In the Maya language Q’eqchi, happiness is called sahil ch’oolejil and means literally “having a glad heart”. Confirming the great centrality that the value of happiness had in daily Q’eqchi Maya life, the main social greeting is,’ which means: “How is your heart?”

Or take the following comparison by Chief Maquinna, of the Nootka nation, also in North America, after having learned the banking practices brought by white civilization: “We Indians have no such bank; but when we have plenty of money and blankets, we give them away to other chiefs and people, and by and by they return them, with interest, and our hearts feel good. Our way of giving is our bank”

This brings us to the centrality of the shifting spiritual paradigm. Unless the world turns its back on the existing capitalist paradigm, which propels the world towards the multiplication of wants and instant gratification of desires and moves in the direction of the Gandhian paradigm of simple living, humankind will inevitably, nay inexorably, be drawn toward self-annihilation and planetary destruction. Spirituality as understood since the dawn of history cannot find root in such an environment. Except for isolated pockets, it could disappear from the Earth by the end of the century.

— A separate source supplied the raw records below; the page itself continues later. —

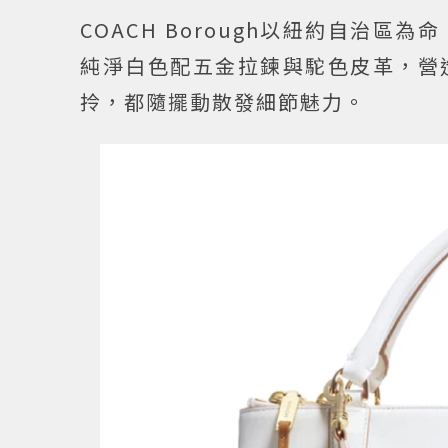
COACH Borough以紐約自治
純淨白色配五金拉鍊與駝色皮革，營
拎，都隨擺動散發細節魅力。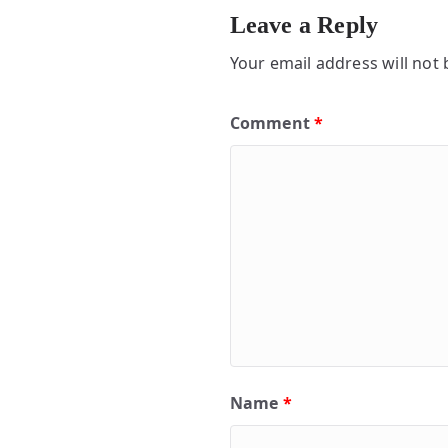
Leave a Reply
Your email address will not 
Comment
*
Name
*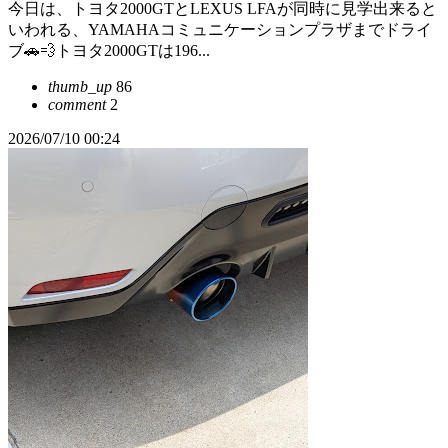
今日は、トヨタ2000GTとLEXUS LFAが同時に見学出来ると
いわれる、YAMAHAコミュニケーションプラザまでドライ
ブ🚗💨トヨタ2000GTは196...
thumb_up
86
comment
2
2026/07/10 00:24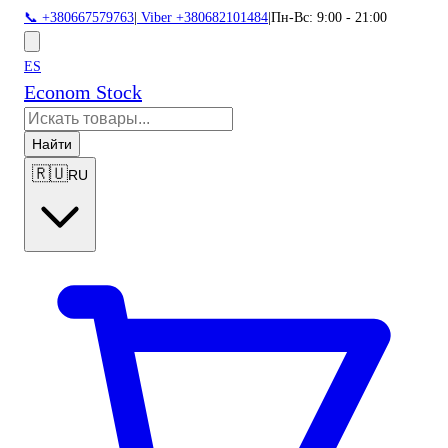
📞 +380667579763
|
Viber +380682101484
|
Пн-Вс: 9:00 - 21:00
ES
Econom Stock
Найти
🇷🇺
RU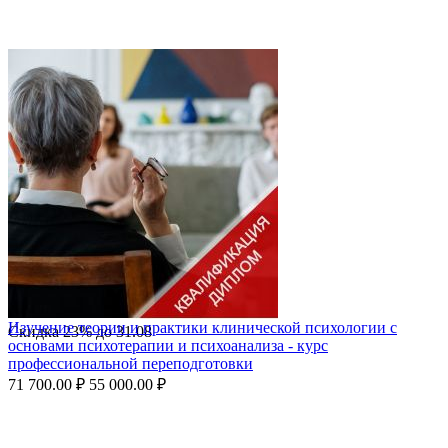
Изучение теории и практики клинической психологии с
Скидка
23%
до
31.08
основами психотерапии и психоанализа - курс
профессиональной переподготовки
71 700.00
₽
55 000.00
₽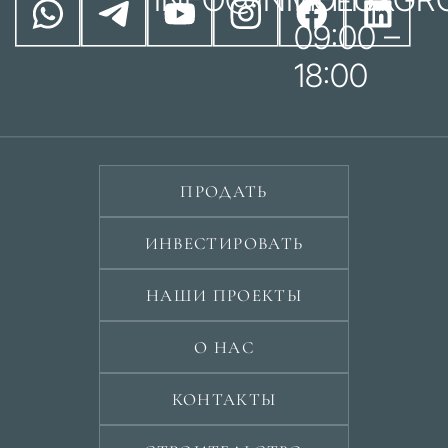
09:00 –
18:00
ПРОДАТЬ
ИНВЕСТИРОВАТЬ
НАШИ ПРОЕКТЫ
О НАС
КОНТАКТЫ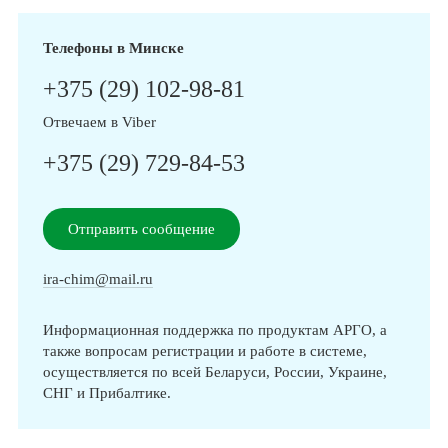
Телефоны в Минске
+375 (29) 102-98-81
Отвечаем в Viber
+375 (29) 729-84-53
Отправить сообщение
ira-chim@mail.ru
Информационная поддержка по продуктам АРГО, а
также вопросам регистрации и работе в системе,
осуществляется по всей Беларуси, России, Украине,
СНГ и Прибалтике.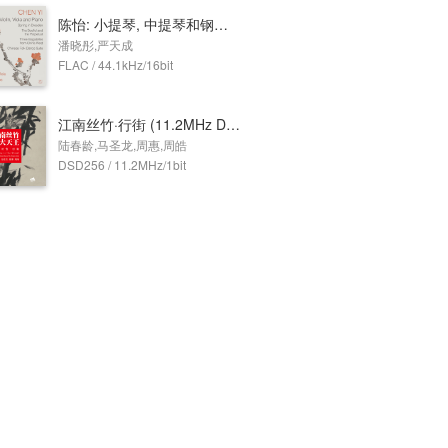
陈怡: 小提琴, 中提琴和钢琴作品 (严天成, 潘晓彤演奏)
潘晓彤,严天成
FLAC / 44.1kHz/16bit
江南丝竹·行街 (11.2MHz DSD)
陆春龄,马圣龙,周惠,周皓
DSD256 / 11.2MHz/1bit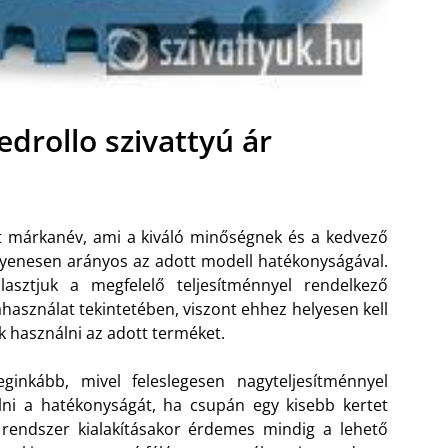
edrollo szivattyú ár
rt márkanév, ami a kiváló minőségnek és a kedvező
gyenesen arányos az adott modell hatékonyságával.
asztjuk a megfelelő teljesítménnyel rendelkező
iahasználat tekintetében, viszont ehhez helyesen kell
 használni az adott terméket.
ginkább, mivel feleslegesen nagyteljesítménnyel
ni a hatékonyságát, ha csupán egy kisebb kertet
 rendszer kialakításakor érdemes mindig a lehető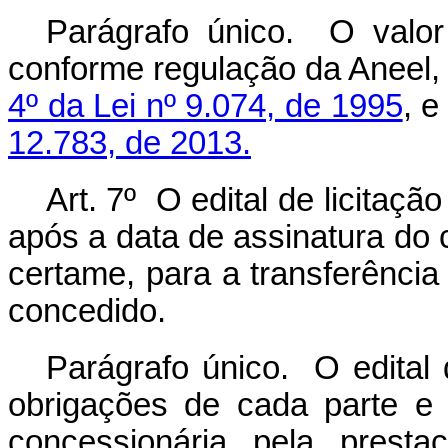
Parágrafo único. O valor
conforme regulação da Aneel,
4º da Lei nº 9.074, de 1995
, 
12.783, de 2013.
Art. 7º O edital de licitaçã
após a data de assinatura do c
certame, para a transferência
concedido.
Parágrafo único. O edital d
obrigações de cada parte e
concessionária pela prest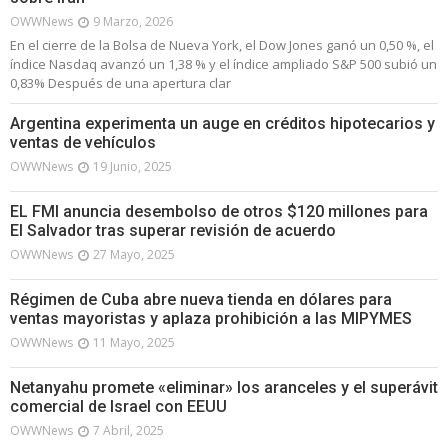
OWWNews
9 Marzo, 2026
En el cierre de la Bolsa de Nueva York, el Dow Jones ganó un 0,50 %, el
índice Nasdaq avanzó un 1,38 % y el índice ampliado S&P 500 subió un
0,83% Después de una apertura clar
Argentina experimenta un auge en créditos hipotecarios y
ventas de vehículos
OWWNews
19 Junio, 2025
EL FMI anuncia desembolso de otros $120 millones para
El Salvador tras superar revisión de acuerdo
OWWNews
27 Mayo, 2025
Régimen de Cuba abre nueva tienda en dólares para
ventas mayoristas y aplaza prohibición a las MIPYMES
OWWNews
11 Mayo, 2025
Netanyahu promete «eliminar» los aranceles y el superávit
comercial de Israel con EEUU
OWWNews
7 Abril, 2025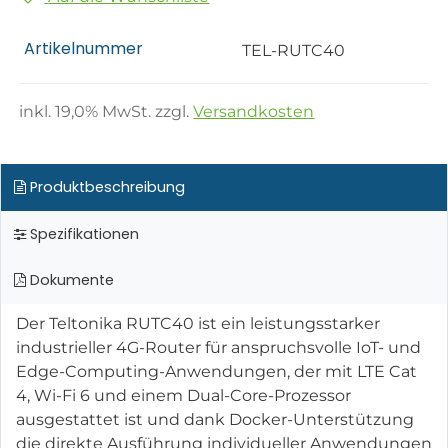
Artikelnummer
TEL-RUTC40
inkl.
19,0
% MwSt. zzgl.
Versandkosten
Produktbeschreibung
Spezifikationen
Dokumente
Der Teltonika RUTC40 ist ein leistungsstarker
industrieller 4G-Router für anspruchsvolle IoT- und
Edge-Computing-Anwendungen, der mit LTE Cat
4, Wi-Fi 6 und einem Dual-Core-Prozessor
ausgestattet ist und dank Docker-Unterstützung
die direkte Ausführung individueller Anwendungen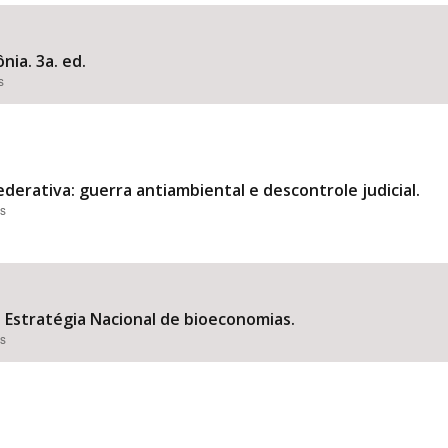
nia. 3a. ed.
s
Área Protegida
derativa: guerra antiambiental e descontrole judicial.
es
Estratégia Nacional de bioeconomias.
es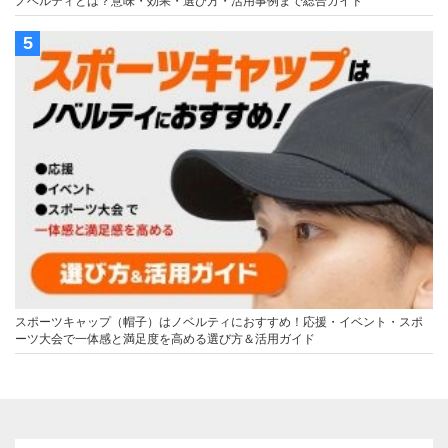
ノベルティとは？意味・効果・選び方・活用事例まで総合ガイド
スポーツキャップ（帽子）はノベルティにおすすめ！応援・イベント・スポ
ーツ大会で一体感と満足度を高める選び方＆活用ガイド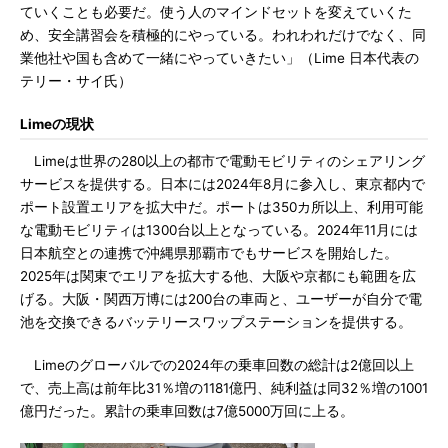
ていくことも必要だ。使う人のマインドセットを変えていくた
め、安全講習会を積極的にやっている。われわれだけでなく、同
業他社や国も含めて一緒にやっていきたい」（Lime 日本代表の
テリー・サイ氏）
Limeの現状
Limeは世界の280以上の都市で電動モビリティのシェアリング
サービスを提供する。日本には2024年8月に参入し、東京都内で
ポート設置エリアを拡大中だ。ポートは350カ所以上、利用可能
な電動モビリティは1300台以上となっている。2024年11月には
日本航空との連携で沖縄県那覇市でもサービスを開始した。
2025年は関東でエリアを拡大する他、大阪や京都にも範囲を広
げる。大阪・関西万博には200台の車両と、ユーザーが自分で電
池を交換できるバッテリースワップステーションを提供する。
Limeのグローバルでの2024年の乗車回数の総計は2億回以上
で、売上高は前年比31％増の1181億円、純利益は同32％増の1001
億円だった。累計の乗車回数は7億5000万回に上る。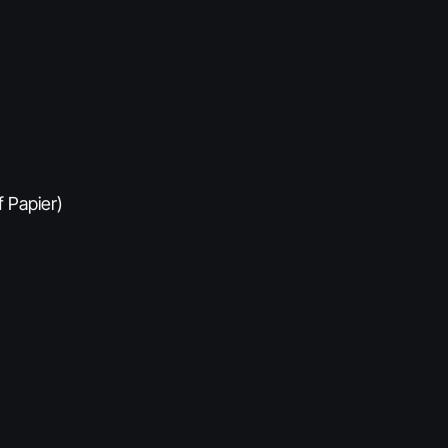
f Papier)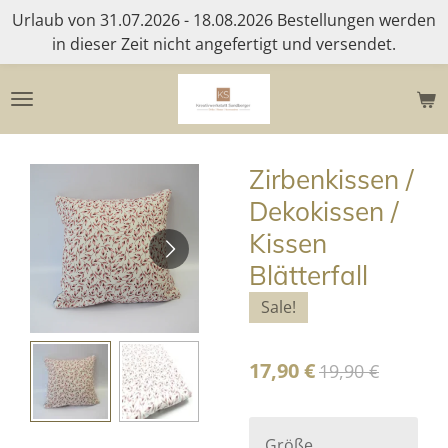
Urlaub von 31.07.2026 - 18.08.2026 Bestellungen werden
Zum
in dieser Zeit nicht angefertigt und versendet.
Hauptinhalt
springen
Zirbenkissen /
Dekokissen /
Kissen
Blätterfall
Sale!
17,90 €
19,90 €
Größe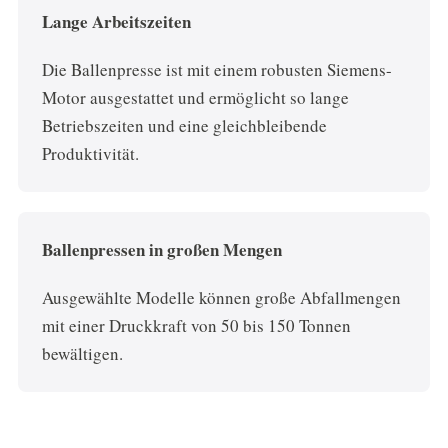
Lange Arbeitszeiten
Die Ballenpresse ist mit einem robusten Siemens-
Motor ausgestattet und ermöglicht so lange
Betriebszeiten und eine gleichbleibende
Produktivität.
Ballenpressen in großen Mengen
Ausgewählte Modelle können große Abfallmengen
mit einer Druckkraft von 50 bis 150 Tonnen
bewältigen.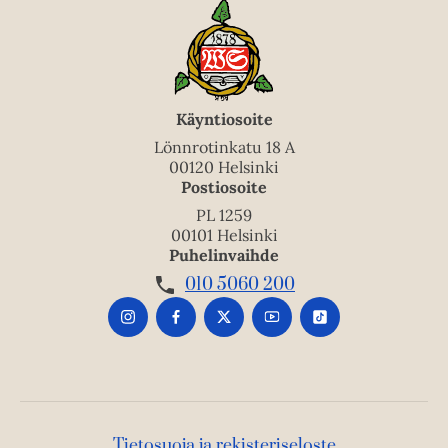
Käyntiosoite
Lönnrotinkatu 18 A
00120 Helsinki
Postiosoite
PL 1259
00101 Helsinki
Puhelinvaihde
010 5060 200
Tietosuoja ja rekisteriseloste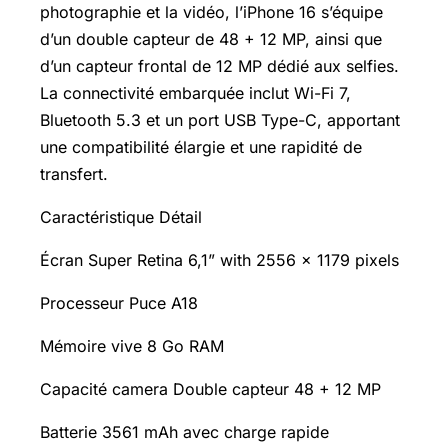
photographie et la vidéo, l’iPhone 16 s’équipe
d’un double capteur de 48 + 12 MP, ainsi que
d’un capteur frontal de 12 MP dédié aux selfies.
La connectivité embarquée inclut
Wi-Fi
7,
Bluetooth 5.3 et un port USB Type-C, apportant
une compatibilité élargie et une rapidité de
transfert.
Caractéristique Détail
Écran Super Retina 6,1” with 2556 x 1179 pixels
Processeur Puce A18
Mémoire vive 8 Go RAM
Capacité camera Double capteur 48 + 12 MP
Batterie 3561 mAh avec charge rapide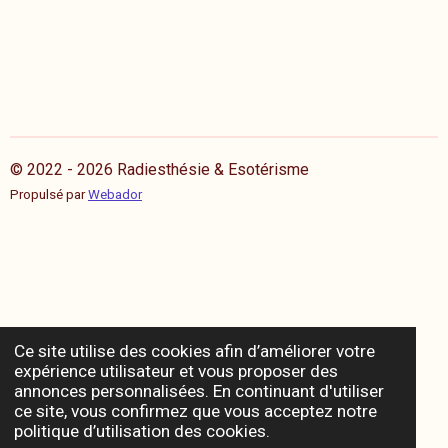
© 2022 - 2026 Radiesthésie & Esotérisme
Propulsé par
Webador
Ce site utilise des cookies afin d’améliorer votre
expérience utilisateur et vous proposer des
annonces personnalisées. En continuant d'utiliser
ce site, vous confirmez que vous acceptez notre
politique d’utilisation des cookies.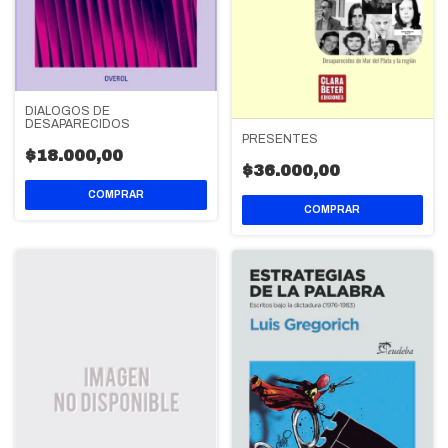
DIALOGOS DE
DESAPARECIDOS
PRESENTES
$18.000,00
$36.000,00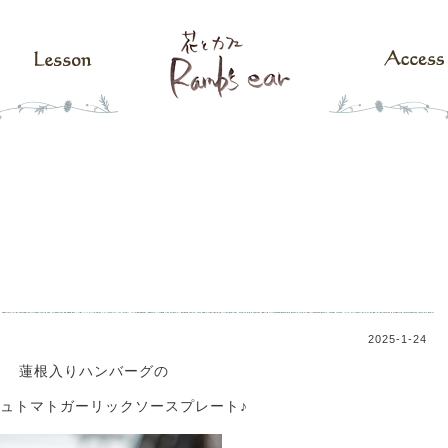
2025-1-24
蓮根入りハンバーグの
ュトマトガーリックソースプレート♪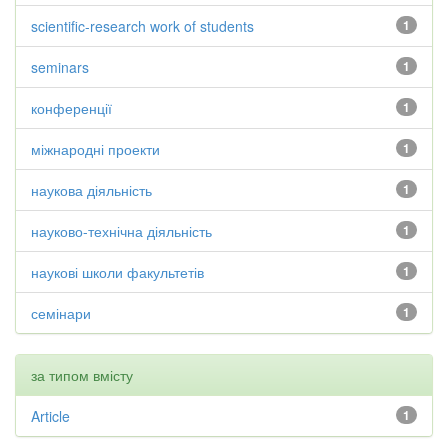
scientific-research work of students
1
seminars
1
конференції
1
міжнародні проекти
1
наукова діяльність
1
науково-технічна діяльність
1
наукові школи факультетів
1
семінари
1
за типом вмісту
Article
1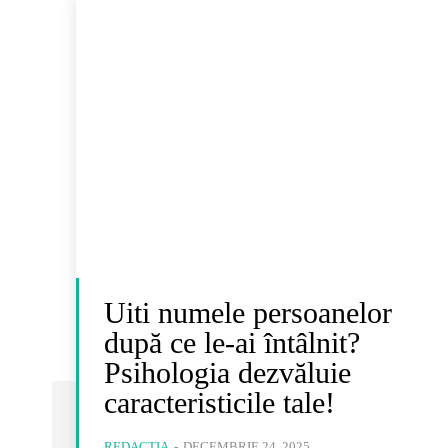
Uiti numele persoanelor
după ce le-ai întâlnit?
Psihologia dezvăluie
caracteristicile tale!
REDACȚIA
-
DECEMBRIE 24, 2025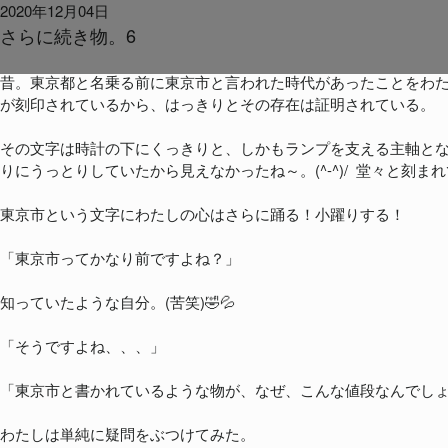
2020年12月04日
さらに続き物。6
昔。東京都と名乗る前に東京市と言われた時代があったことをわ
が刻印されているから、はっきりとその存在は証明されている。
その文字は時計の下にくっきりと、しかもランプを支える主軸とな
りにうっとりしていたから見えなかったね～。(^-^)/ 堂々と刻ま
東京市という文字にわたしの心はさらに踊る！小躍りする！
「東京市ってかなり前ですよね？」
知っていたような自分。(苦笑)🤣💦
「そうですよね、、、」
「東京市と書かれているような物が、なぜ、こんな値段なんでし
わたしは単純に疑問をぶつけてみた。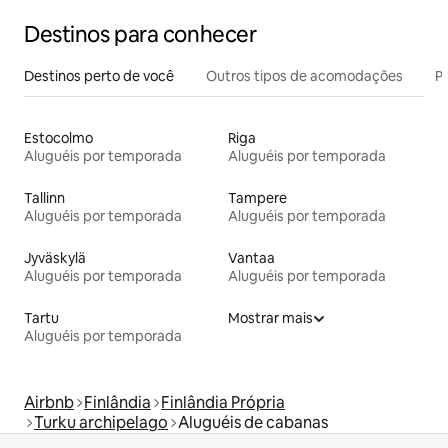
Destinos para conhecer
Destinos perto de você
Outros tipos de acomodações
Pr
Estocolmo
Riga
Aluguéis por temporada
Aluguéis por temporada
Tallinn
Tampere
Aluguéis por temporada
Aluguéis por temporada
Jyväskylä
Vantaa
Aluguéis por temporada
Aluguéis por temporada
Tartu
Mostrar mais
Aluguéis por temporada
Airbnb
Finlândia
Finlândia Própria
Turku archipelago
Aluguéis de cabanas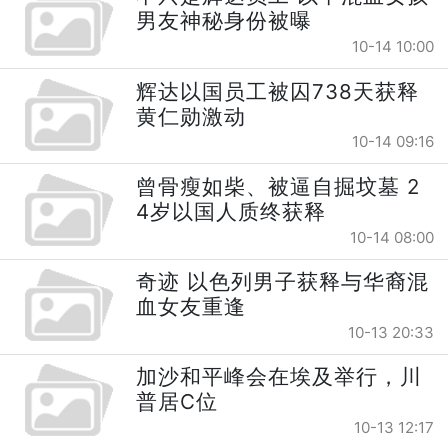
男友神秘身份被曝
10-14 10:00
辉达以国员工被囚738天获释
黄仁勋激动
10-14 09:16
曾骨瘦如柴、被逼自掘坟墓 2
4岁以国人质终获释
10-14 08:00
奇迹 以色列男子获释与华裔混
血女友重逢
10-13 20:33
加沙和平峰会在埃及举行，川
普居C位
10-13 12:17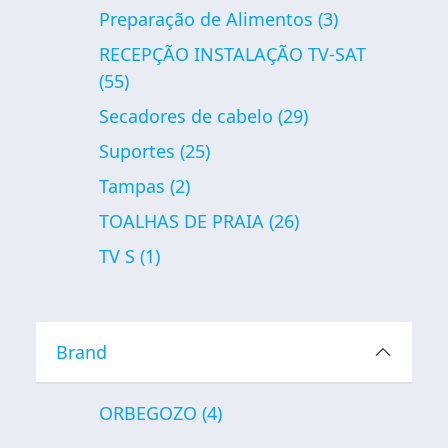
Preparação de Alimentos
(3)
RECEPÇÃO INSTALAÇÃO TV-SAT
(55)
Secadores de cabelo
(29)
Suportes
(25)
Tampas
(2)
TOALHAS DE PRAIA
(26)
TV S
(1)
Brand
ORBEGOZO
(4)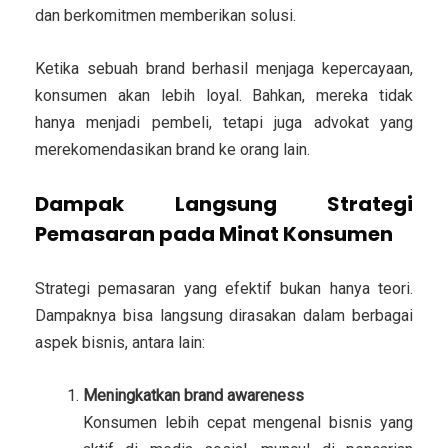
dan berkomitmen memberikan solusi.
Ketika sebuah brand berhasil menjaga kepercayaan,
konsumen akan lebih loyal. Bahkan, mereka tidak
hanya menjadi pembeli, tetapi juga advokat yang
merekomendasikan brand ke orang lain.
Dampak Langsung Strategi
Pemasaran pada Minat Konsumen
Strategi pemasaran yang efektif bukan hanya teori.
Dampaknya bisa langsung dirasakan dalam berbagai
aspek bisnis, antara lain:
Meningkatkan brand awareness
Konsumen lebih cepat mengenal bisnis yang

We have forgotten that spirituality derives from simplicity and a sense of wonder. Drawing an analogy from the simpler animal world someone said: “The bird does not sing because it is happy, it’s happy because it sings.”


In concluding one has to decide whether India still possesses in good measure that special essence of spirituality, which it must continue to espouse for itself and the world. In the context of increasing globalisation this aspect assumes overwhelming urgency. Should India cease to be itself and become like all other nations, the world might not be able to retrace its steps from the brink. On the other hand if the country were to preserve its unique character it can play the role for which the ancient seers and its heritage had been inexorably preparing it, in humankind’s darkest hour in the face of the coming apocalypse. According to Anandmurti Gurumaa the core point of every religion is to discover the peace within and when you are brimming with the radiance of peace then spread it around, share it with everybody.

The book Dealing with Global Terrorism: The Way Forward ends with Rabindranath Tagore's poem: After 7/7 in the midst of the cacophony of religious pronouncements from all quarters nothing could cut through the obscurantism of driven orthodoxy more clinically, cleanly and irrefutably than the Nobel laureates expression:

"Religion, like poetry, is not a mere idea, it is expression. The self-expression of God is in the endless variety of
creation; and our attitude toward the Infinite Being must also in its expression have a variety of individuality, ceaseless and unending. Those sects which jealously build their boundaries with too rigid creeds excluding all spontaneous movement of the living spirit may hoard their theology but they kill religion". (Emphasis not in the original).